The description ‘Anglo-Saxon’ has long been a difficult one, used by political extremists and in old-fashioned, simplistic and pseudoarchaeological narratives. Furthermore, it clearly means very different things to different audiences. Scholars are right to question its connotations and legacies. Certainly, ‘Anglo-Saxon’ is but one of a host of early medieval terms we use with potentially dangerous and misleading racial or nationalist associations, including ‘Celtic’, ‘Germanic’, ‘Viking’ and others. Yet the term ‘Anglo-Saxon’ has long been detached from its racist 19th-century guise. For archaeologists today, it has been effectively ascribed to a wide range of material cultures, sites, monuments and landscape features between the 5th and 11th centuries CE, and used to help craft distinctive narratives about the early medieval past. We are in a golden age for Anglo-Saxon archaeology – we should preserve its story in a careful and critical fashion, rather than abandoning this fascinating period and its many intriguing and informative sites, monuments and landscapes.

By casting all uses and users of the term ‘Anglo-Saxon’ as ‘racist’, the academic lobby to ditch the term risks alienating scholars, commercial archaeologists, the heritage sector, stakeholder communities, faith groups and enthusiasts, as well as potential future researchers, from a popular field. Hence, rather than leave ‘Anglo-Saxon England’ to become a playground for extremists, populists, self-publicists and fantasists, we have a scholarly duty to re-energise our efforts to pursue and disseminate rigorous research and modes of public engagement that leave no space for false narratives and make clear the discipline is open to all.
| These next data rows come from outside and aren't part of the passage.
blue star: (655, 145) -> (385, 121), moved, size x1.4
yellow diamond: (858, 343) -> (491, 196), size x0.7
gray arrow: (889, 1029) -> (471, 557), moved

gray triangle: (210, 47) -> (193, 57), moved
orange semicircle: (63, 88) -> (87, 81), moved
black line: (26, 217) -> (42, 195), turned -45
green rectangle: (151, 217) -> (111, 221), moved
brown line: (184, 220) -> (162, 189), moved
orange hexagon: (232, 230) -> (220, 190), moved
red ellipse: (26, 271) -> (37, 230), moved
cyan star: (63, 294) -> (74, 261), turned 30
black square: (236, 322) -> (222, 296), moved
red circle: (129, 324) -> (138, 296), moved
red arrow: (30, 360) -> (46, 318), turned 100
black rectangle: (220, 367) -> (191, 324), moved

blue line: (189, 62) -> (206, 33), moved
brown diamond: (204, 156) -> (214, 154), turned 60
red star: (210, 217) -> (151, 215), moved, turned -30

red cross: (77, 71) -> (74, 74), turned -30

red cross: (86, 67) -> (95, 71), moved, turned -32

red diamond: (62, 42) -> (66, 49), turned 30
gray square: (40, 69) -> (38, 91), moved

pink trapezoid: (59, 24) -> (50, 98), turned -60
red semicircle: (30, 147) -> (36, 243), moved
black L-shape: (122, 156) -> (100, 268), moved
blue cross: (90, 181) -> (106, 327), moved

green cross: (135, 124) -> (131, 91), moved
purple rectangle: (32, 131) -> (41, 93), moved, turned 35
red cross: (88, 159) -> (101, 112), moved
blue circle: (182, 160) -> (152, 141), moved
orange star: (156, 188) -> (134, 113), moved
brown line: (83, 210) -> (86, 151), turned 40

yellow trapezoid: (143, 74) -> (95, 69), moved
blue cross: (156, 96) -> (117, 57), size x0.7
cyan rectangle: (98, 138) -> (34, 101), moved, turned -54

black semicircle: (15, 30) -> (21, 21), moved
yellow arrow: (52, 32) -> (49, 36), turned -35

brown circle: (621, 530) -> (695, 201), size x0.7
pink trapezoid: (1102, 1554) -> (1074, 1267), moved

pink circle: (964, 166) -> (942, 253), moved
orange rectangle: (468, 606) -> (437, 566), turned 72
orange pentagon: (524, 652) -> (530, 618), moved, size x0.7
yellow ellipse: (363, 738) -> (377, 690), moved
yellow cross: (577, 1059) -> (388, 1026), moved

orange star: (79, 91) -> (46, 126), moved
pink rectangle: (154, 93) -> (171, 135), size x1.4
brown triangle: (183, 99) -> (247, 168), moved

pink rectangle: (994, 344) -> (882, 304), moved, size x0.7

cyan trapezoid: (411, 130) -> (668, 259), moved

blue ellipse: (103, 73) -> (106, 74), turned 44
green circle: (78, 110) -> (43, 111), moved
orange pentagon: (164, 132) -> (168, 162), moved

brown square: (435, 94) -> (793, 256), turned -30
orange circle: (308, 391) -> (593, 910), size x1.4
Rather than a ‘post-“Anglo-Saxon” melancholia’ where we ‘start again’ from scratch without the term, as some scholars have suggested, Anglo-Saxon archaeology can continue to revaluate and reconfigure its strengths in delivering both detailed original research and public outreach.

This is why I have signed a joint statement by more than 70 experts, and have been contributing articles to other magazines, maintaining that we must stay with, and fight for, the ‘Anglo-Saxons’ and ‘the Anglo-Saxon period’, challenging academic and popular misconceptions and misuses. In this regard, those proposing that we replace ‘Anglo-Saxon’ with ‘Early English’ and ‘Old English’ risk peddling a linguistic and nationalistic emphasis far more open to misuse than ‘Anglo-Saxon’. Particularly, ‘English’ confuses language and perceived ethnicities past and present; adopting it for archaeological material and monuments is ill-considered at best. As such, I remain an advocate of the critical, cautious but widely established and understood use of ‘Anglo-Saxon’ as a gateway, open to everyone, for exploring the complex and diverse material worlds of the mid- to late-1st millennium CE. To paraphrase the motto of the Council for British Archaeology, I advocate that we should work towards an ‘Anglo-Saxon archaeology for all’.